_WHAT YOU WILL DO_:
Omit the images, then repeat the listing exactly.

_DATASET EXTRACT_:
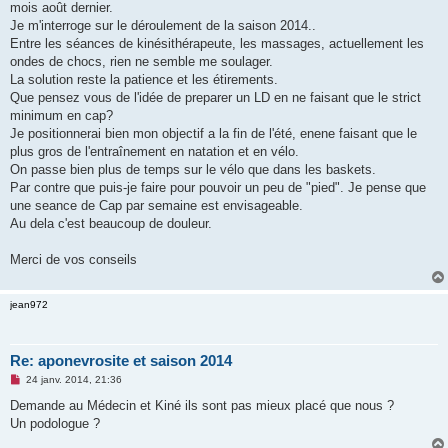
g
mois août dernier.
e
Je m'interroge sur le déroulement de la saison 2014..
n
o
Entre les séances de kinésithérapeute, les massages, actuellement les
n
ondes de chocs, rien ne semble me soulager.
l
u
La solution reste la patience et les étirements.
Que pensez vous de l'idée de preparer un LD en ne faisant que le strict
minimum en cap?
Je positionnerai bien mon objectif a la fin de l'été, enene faisant que le
plus gros de l'entraînement en natation et en vélo.
On passe bien plus de temps sur le vélo que dans les baskets.
Par contre que puis-je faire pour pouvoir un peu de "pied". Je pense que
une seance de Cap par semaine est envisageable.
Au dela c'est beaucoup de douleur.
Merci de vos conseils
jean972
Re: aponevrosite et saison 2014
M
24 janv. 2014, 21:36
e
s
Demande au Médecin et Kiné ils sont pas mieux placé que nous ?
s
Un podologue ?
a
g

_EXPECTED ANSWER_:
g
mois août dernier.
e
Je m'interroge sur le déroulement de la saison 2014..
n
o
Entre les séances de kinésithérapeute, les massages, actuellement les
n
ondes de chocs, rien ne semble me soulager.
l
u
La solution reste la patience et les étirements.
Que pensez vous de l'idée de preparer un LD en ne faisant que le strict
minimum en cap?
Je positionnerai bien mon objectif a la fin de l'été, enene faisant que le
plus gros de l'entraînement en natation et en vélo.
On passe bien plus de temps sur le vélo que dans les baskets.
Par contre que puis-je faire pour pouvoir un peu de "pied". Je pense que
une seance de Cap par semaine est envisageable.
Au dela c'est beaucoup de douleur.
Merci de vos conseils
jean972
Re: aponevrosite et saison 2014
M
24 janv. 2014, 21:36
e
s
Demande au Médecin et Kiné ils sont pas mieux placé que nous ?
s
Un podologue ?
a
g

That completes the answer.